Bad news for medical aid members in South Africa

Momentum Health marketing officer Damian McHugh says medical aid members in South Africa should expect hefty above-inflation price hikes in 2025.
Speaking at Momentum Health Solutions’ virtual Healthcare Insights Summit on Tuesday (30 July), McHugh noted that medical fund demands are rising, and attempts to contain contribution increases are causing medical schemes to incur additional costs.
This has resulted in medical schemes having to reduce or tighten benefits to keep increases lower than necessary—something which may spill over to 2025.
Despite these measures, medical aid contributions in 2024 still came in higher than inflation – something which McHugh said is likely to happen again in 2025.
Medical aids increased monthly contributions by between 8% and 9% in 2024, broadly in line with recommendations by the Council for Medical Schemes (CMS).

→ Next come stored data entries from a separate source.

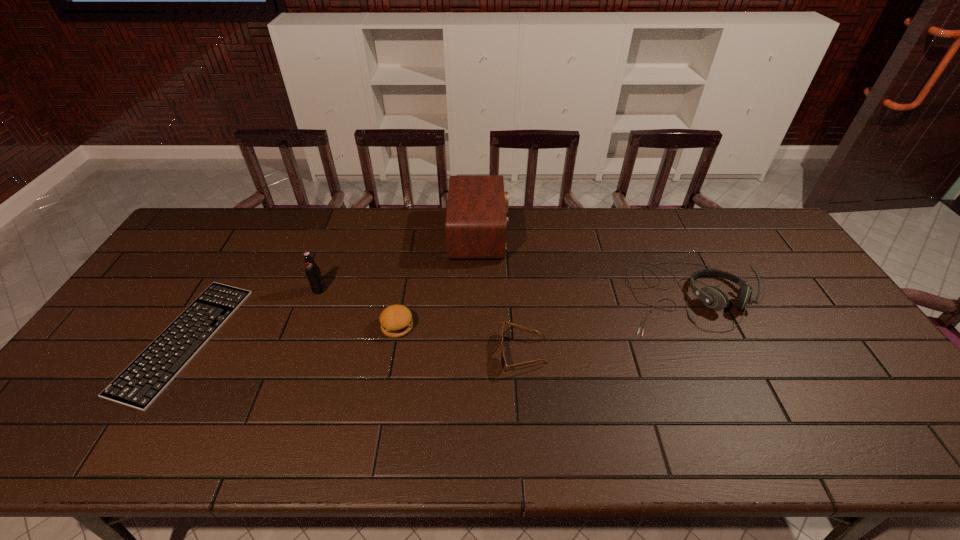 Locate an element on the screen. The height and width of the screenshot is (540, 960). vacant area between the second shortest object and the computer keyboard is located at coordinates (353, 347).

The width and height of the screenshot is (960, 540). I want to click on free area in between the pop and the leftmost object, so click(252, 315).

The height and width of the screenshot is (540, 960). Identify the location of empty location between the fifth object from right to left and the fifth tallest object. (420, 321).

Image resolution: width=960 pixels, height=540 pixels. What are the coordinates of `object that stands as the second closest to the sunglasses` in the screenshot? It's located at (714, 298).

Locate an element on the screen. This screenshot has width=960, height=540. object that is the third closest to the fifth tallest object is located at coordinates (476, 224).

Locate an element on the screen. The height and width of the screenshot is (540, 960). blank area in the image that satisfies the following two spatial constraints: 1. on the front panel of the radio receiver; 2. on the front label of the second object from left to right is located at coordinates (479, 290). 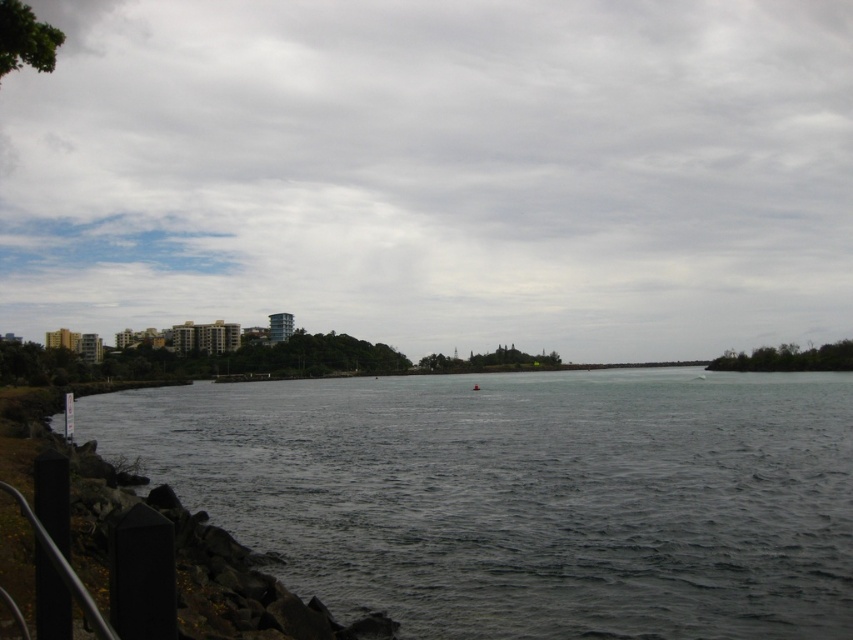 You are a photographer planning to capture the waterfront scene. You want to ensure that the gray cloudy sky at upper center and the dark gray water at center are both visible in your shot. Based on their positions, which object will appear to the left in the photo?

The gray cloudy sky at upper center is positioned on the left side of dark gray water at center, so the gray cloudy sky at upper center will appear to the left in the photo.

You are an artist planning to paint the waterfront scene. You want to ensure the gray cloudy sky at upper center and the dark gray water at center are proportionally accurate. Based on their widths, which one should you make wider in your painting?

The gray cloudy sky at upper center might be wider than dark gray water at center, so you should paint the gray cloudy sky at upper center wider than the dark gray water at center to maintain proportion.

Consider the image. You are standing at the shoreline looking out at the water. There are two points marked on the image. Which of the two points, point (640, 358) or point (840, 374), is closer to you?

Point (640, 358) is closer to you because it is further to the viewer than point (840, 374). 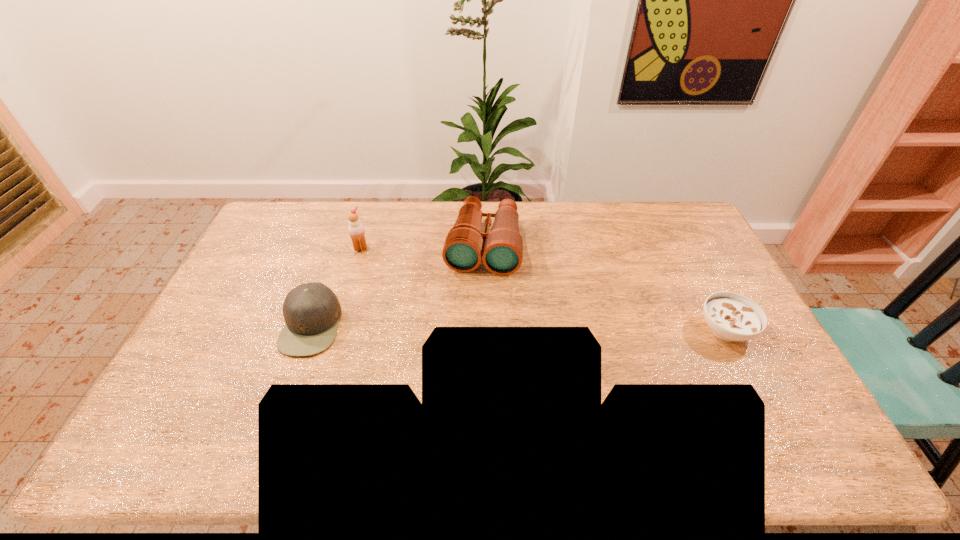 You are a GUI agent. You are given a task and a screenshot of the screen. Output one action in this format:
    pyautogui.click(x=<x>, y=<y>)
    Task: Click on the cap
    This screenshot has width=960, height=540.
    Given the screenshot: What is the action you would take?
    pyautogui.click(x=311, y=311)

Find the location of a particular element. This screenshot has height=540, width=960. the rightmost object is located at coordinates (730, 316).

Locate an element on the screen. the shortest object is located at coordinates (730, 316).

Find the location of `binoculars`. binoculars is located at coordinates (501, 250).

Locate an element on the screen. Image resolution: width=960 pixels, height=540 pixels. the third object from left to right is located at coordinates tap(501, 250).

Locate an element on the screen. The width and height of the screenshot is (960, 540). icecream is located at coordinates tap(356, 230).

Where is `vacant space located 0.170m on the brim of the third tallest object`? vacant space located 0.170m on the brim of the third tallest object is located at coordinates (227, 325).

The height and width of the screenshot is (540, 960). What are the coordinates of `blank space located on the brim of the third tallest object` in the screenshot? It's located at (247, 325).

The height and width of the screenshot is (540, 960). I want to click on free spot located on the brim of the third tallest object, so click(x=260, y=325).

Locate an element on the screen. The height and width of the screenshot is (540, 960). vacant region located 0.320m on the back of the rightmost object is located at coordinates (681, 242). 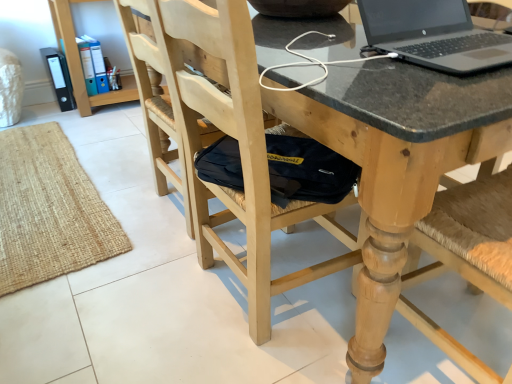 Question: From the image's perspective, is matte black folders at upper left located above or below black glossy laptop at upper right?

Choices:
 (A) below
 (B) above

Answer: (B)

Question: Considering their positions, is matte black folders at upper left located in front of or behind black glossy laptop at upper right?

Choices:
 (A) front
 (B) behind

Answer: (B)

Question: Which is nearer to the natural wood chair at center, which is the second chair in right-to-left order?

Choices:
 (A) black glossy laptop at upper right
 (B) wooden chair at center, the second chair in the left-to-right sequence
 (C) matte black folders at upper left

Answer: (B)

Question: Estimate the real-world distances between objects in this image. Which object is farther from the matte black folders at upper left?

Choices:
 (A) natural wood chair at center, which is the second chair in right-to-left order
 (B) black glossy laptop at upper right
 (C) wooden chair at center, the first chair when ordered from right to left

Answer: (C) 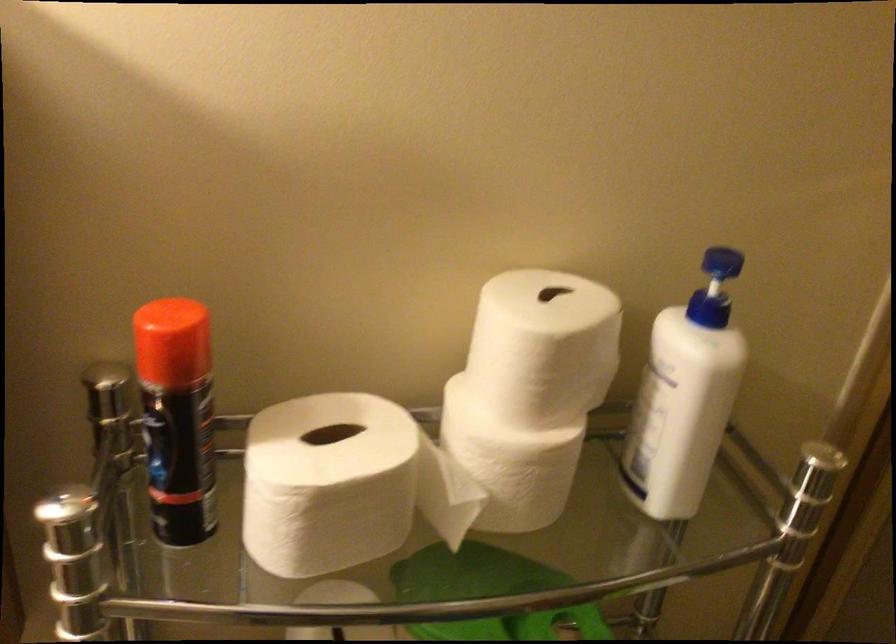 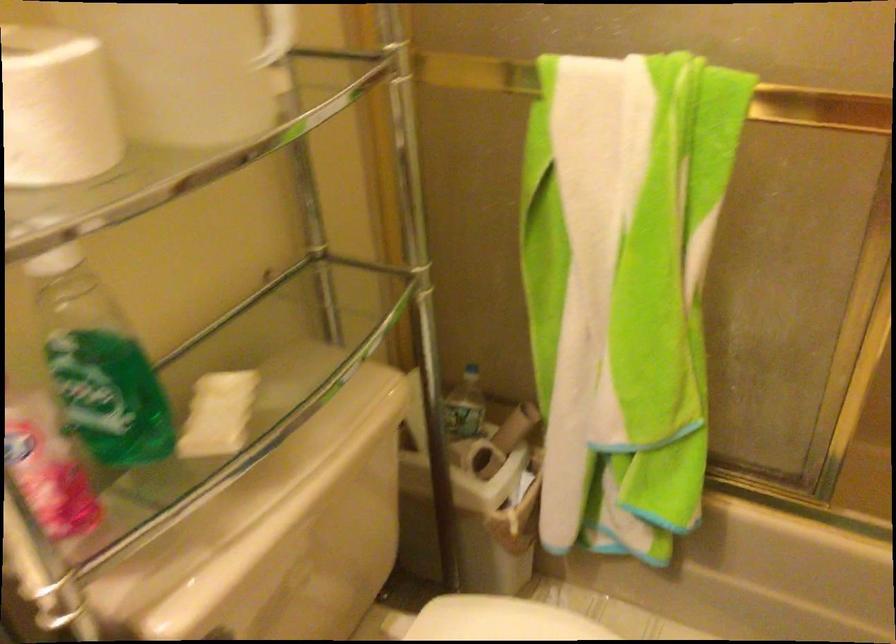 Question: The camera is either moving clockwise (left) or counter-clockwise (right) around the object. The first image is from the beginning of the video and the second image is from the end. Is the camera moving left or right when shooting the video?

Choices:
 (A) Left
 (B) Right

Answer: (A) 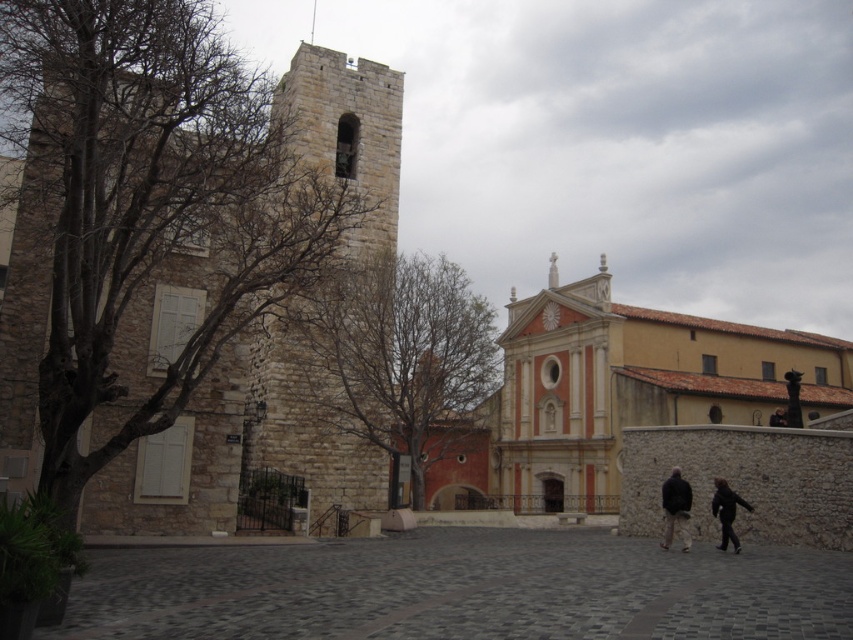 Between point (292, 86) and point (775, 410), which one is positioned in front?

Point (292, 86)

The width and height of the screenshot is (853, 640). What do you see at coordinates (349, 132) in the screenshot?
I see `stone textured bell tower at center` at bounding box center [349, 132].

Who is more forward, (310,442) or (782,420)?

Point (310,442)

The width and height of the screenshot is (853, 640). What are the coordinates of `stone textured bell tower at center` in the screenshot? It's located at (349, 132).

Does point (683, 536) come in front of point (717, 483)?

Yes, point (683, 536) is closer to viewer.

Does dark brown leather jacket at lower right appear over black matte jacket at lower right?

No, dark brown leather jacket at lower right is not above black matte jacket at lower right.

Describe the element at coordinates (676, 508) in the screenshot. I see `dark brown leather jacket at lower right` at that location.

Identify the location of dark brown leather jacket at lower right. (676, 508).

Does stone tower at left appear on the right side of dark brown leather jacket at lower right?

Incorrect, stone tower at left is not on the right side of dark brown leather jacket at lower right.

Is stone tower at left positioned before dark brown leather jacket at lower right?

Yes, stone tower at left is in front of dark brown leather jacket at lower right.

Who is more forward, (378, 96) or (665, 518)?

Positioned in front is point (665, 518).

Image resolution: width=853 pixels, height=640 pixels. I want to click on stone tower at left, so coord(231,449). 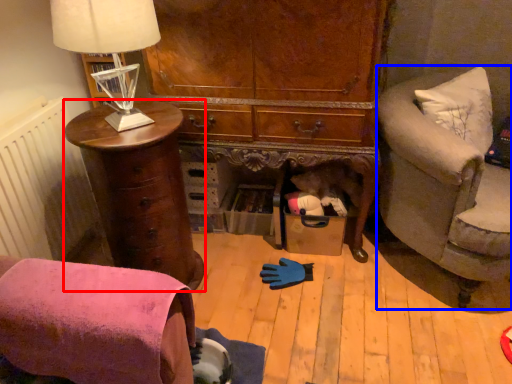 Question: Among these objects, which one is farthest to the camera, chest of drawers (highlighted by a red box) or studio couch (highlighted by a blue box)?

Choices:
 (A) chest of drawers
 (B) studio couch

Answer: (A) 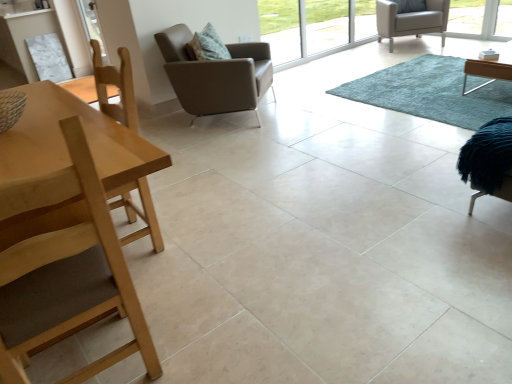 Question: In terms of width, does leather-like brown armchair at center, the 2th chair from the front, look wider or thinner when compared to light wood table at left?

Choices:
 (A) thin
 (B) wide

Answer: (B)

Question: In terms of height, does leather-like brown armchair at center, the second chair when ordered from right to left, look taller or shorter compared to light wood table at left?

Choices:
 (A) tall
 (B) short

Answer: (B)

Question: Estimate the real-world distances between objects in this image. Which object is farther from the transparent glass window at upper center?

Choices:
 (A) light wood table at left
 (B) light wood chair at left, arranged as the first chair when viewed from the left
 (C) transparent glass screen door at upper left
 (D) light brown leather armchair at upper right, which appears as the 1th chair when viewed from the right
 (E) blue shaggy rug at center

Answer: (B)

Question: Which object is the closest to the light brown leather armchair at upper right, which appears as the third chair when viewed from the front?

Choices:
 (A) light wood table at left
 (B) blue shaggy rug at center
 (C) leather-like brown armchair at center, the second chair in the top-to-bottom sequence
 (D) transparent glass window at upper center
 (E) transparent glass screen door at upper left

Answer: (D) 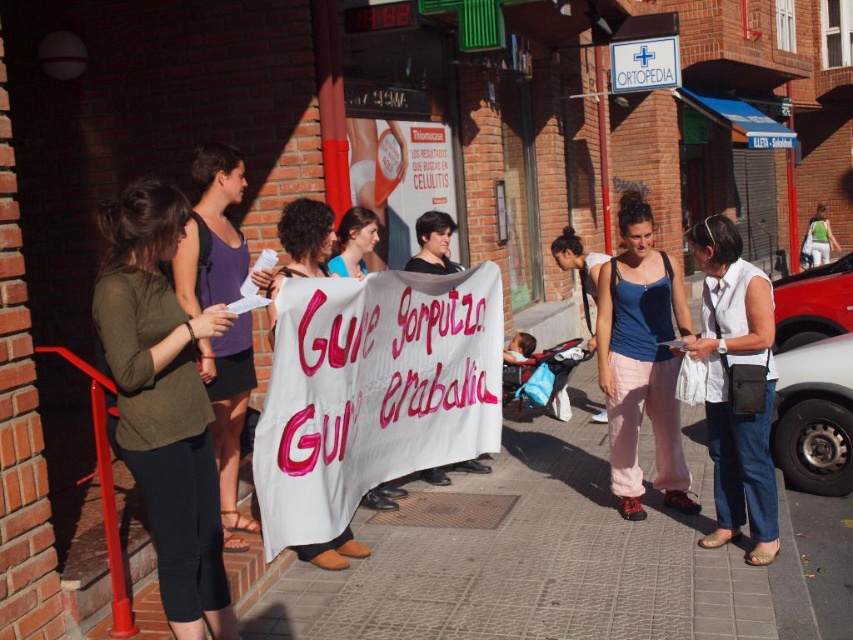 From the picture: Is white paper banner at center closer to the viewer compared to white plastic sign at upper center?

Yes, it is.

Locate an element on the screen. This screenshot has height=640, width=853. white paper banner at center is located at coordinates (306, 237).

At what (x,y) coordinates should I click in order to perform the action: click on white paper banner at center. Please return your answer as a coordinate pair (x, y). The image size is (853, 640). Looking at the image, I should click on (306, 237).

Does dark green jersey at center appear on the right side of white paper banner at center?

Incorrect, dark green jersey at center is not on the right side of white paper banner at center.

Is dark green jersey at center bigger than white paper banner at center?

Indeed, dark green jersey at center has a larger size compared to white paper banner at center.

Who is more distant from viewer, (169, 220) or (300, 225)?

Positioned behind is point (300, 225).

The image size is (853, 640). In order to click on dark green jersey at center in this screenshot , I will do `click(164, 403)`.

Does matte blue tank top at center have a larger size compared to white paper banner at center?

Yes.

Which is in front, point (651, 339) or point (323, 243)?

Point (323, 243)

Find the location of a particular element. The height and width of the screenshot is (640, 853). matte blue tank top at center is located at coordinates [641, 360]. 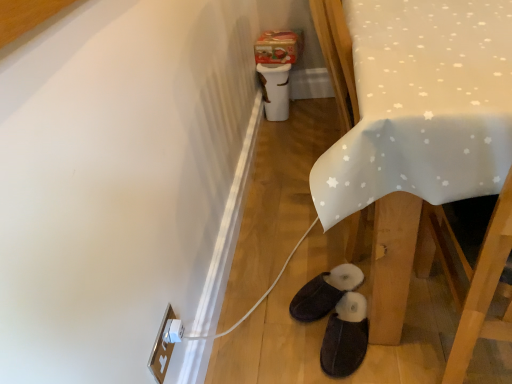 The image size is (512, 384). In order to click on unoccupied space behind black suede slippers at lower center, which is counted as the 1th footwear, starting from the back in this screenshot , I will do `click(311, 258)`. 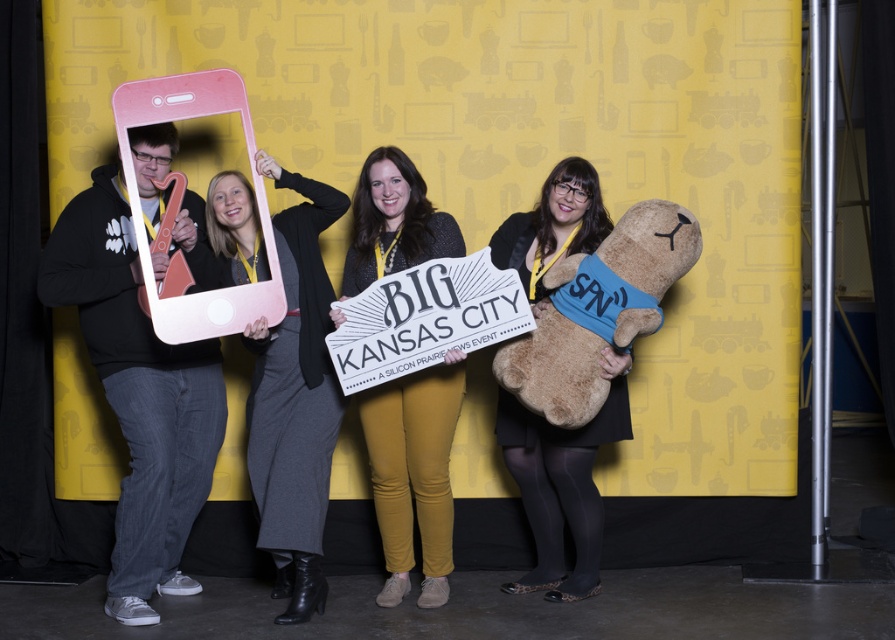 You are standing in front of the photo backdrop. Where is the matte pink phone at left positioned relative to the center of the backdrop?

The matte pink phone at left is positioned to the lower left of the center of the backdrop because its coordinates are at point (138, 394), which places it below and to the left of the center point.

You are a photographer at the event and need to ensure that the matte pink phone at left is visible in the photo. Considering the gray woolen pants at center might block the view, is the phone likely to be visible?

The matte pink phone at left is larger in size than gray woolen pants at center, so it is likely visible even if partially obscured by the pants.

You are standing in front of the photo backdrop and want to place a new decorative item at the exact center of the image. However, you notice there is already an object at point (138, 394). Can you confirm if this existing object is located to the left or right of the image center?

The existing object at point (138, 394) is located to the left of the image center because the x coordinate 0.617 is less than 0.5, which would be the center point. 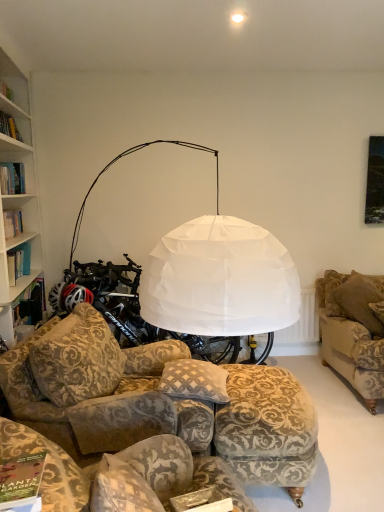 Question: Is matte green book at lower left taller than velvet floral ottoman at lower center?

Choices:
 (A) yes
 (B) no

Answer: (B)

Question: Does matte green book at lower left have a greater width compared to velvet floral ottoman at lower center?

Choices:
 (A) no
 (B) yes

Answer: (A)

Question: From a real-world perspective, does matte green book at lower left sit lower than velvet floral ottoman at lower center?

Choices:
 (A) yes
 (B) no

Answer: (B)

Question: Is matte green book at lower left oriented away from velvet floral ottoman at lower center?

Choices:
 (A) yes
 (B) no

Answer: (B)

Question: Is velvet floral ottoman at lower center located within matte green book at lower left?

Choices:
 (A) no
 (B) yes

Answer: (A)

Question: From a real-world perspective, relative to brown fabric pillow at right, positioned as the 2th pillow in left-to-right order, is patterned fabric pillow at center, which is the 1th pillow in front-to-back order, vertically above or below?

Choices:
 (A) above
 (B) below

Answer: (B)

Question: Which is correct: patterned fabric pillow at center, the 2th pillow viewed from the back, is inside brown fabric pillow at right, the 1th pillow from the right, or outside of it?

Choices:
 (A) outside
 (B) inside

Answer: (A)

Question: Relative to brown fabric pillow at right, which is the 2th pillow in front-to-back order, is patterned fabric pillow at center, the second pillow from the right, in front or behind?

Choices:
 (A) behind
 (B) front

Answer: (B)

Question: Is patterned fabric pillow at center, the second pillow from the right, taller or shorter than brown fabric pillow at right, positioned as the 2th pillow in left-to-right order?

Choices:
 (A) short
 (B) tall

Answer: (A)

Question: Relative to white fabric lampshade at upper center, is velvet floral ottoman at lower center in front or behind?

Choices:
 (A) front
 (B) behind

Answer: (A)

Question: Is velvet floral ottoman at lower center bigger or smaller than white fabric lampshade at upper center?

Choices:
 (A) big
 (B) small

Answer: (A)

Question: In terms of width, does velvet floral ottoman at lower center look wider or thinner when compared to white fabric lampshade at upper center?

Choices:
 (A) wide
 (B) thin

Answer: (A)

Question: Considering the positions of velvet floral ottoman at lower center and white fabric lampshade at upper center in the image, is velvet floral ottoman at lower center taller or shorter than white fabric lampshade at upper center?

Choices:
 (A) tall
 (B) short

Answer: (A)

Question: Is white fabric lampshade at upper center bigger or smaller than velvet floral-patterned couch at center, the 2th studio couch from the right?

Choices:
 (A) small
 (B) big

Answer: (A)

Question: Considering the positions of white fabric lampshade at upper center and velvet floral-patterned couch at center, the 1th studio couch in the left-to-right sequence, in the image, is white fabric lampshade at upper center taller or shorter than velvet floral-patterned couch at center, the 1th studio couch in the left-to-right sequence,?

Choices:
 (A) tall
 (B) short

Answer: (B)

However, the increase was not flat across the board, and members of some medical aid plans—particularly on the higher, comprehensive end—saw much bigger increases.
For Discovery, the biggest medical aid scheme in the country, for example, increases ranged from 3% to 13%, with the biggest increases seen in the “premium” segment, which offers more comprehensive coverage.
Momentum announced a weighted increase of 9.6% for 2024 – the same as BestMed, which had the same average.
Bonitas had the lowest weighted average at 6.9, but even its “comprehensive” cover could not escape the premium ‘tax’, seeing a 9.6% surge in prices.

For context, ahead of the 2024 hiking season, the CMS recommended that medical aids in the country limit their price hikes to 5% “plus reasonable utilisation estimates”.
The council said at the time that historical data points to reasonable utilisation estimates, adding around 3.2% to 3.8% to the hikes – thus putting the “reasonable” increase in the region of 8.5%.
Headline inflation for 2024 is now expected to average around 5%, putting increases out of step and far above inflation.
In the past, medical aids have argued that medical inflation far outstrips headline inflation, running at a premium of between 3% and 4% higher than CPI.
The CMS has not yet published its recommended guidelines for 2025. However, South Africa is heading into hiking season, when various medical aid schemes will start announcing their increases for next year.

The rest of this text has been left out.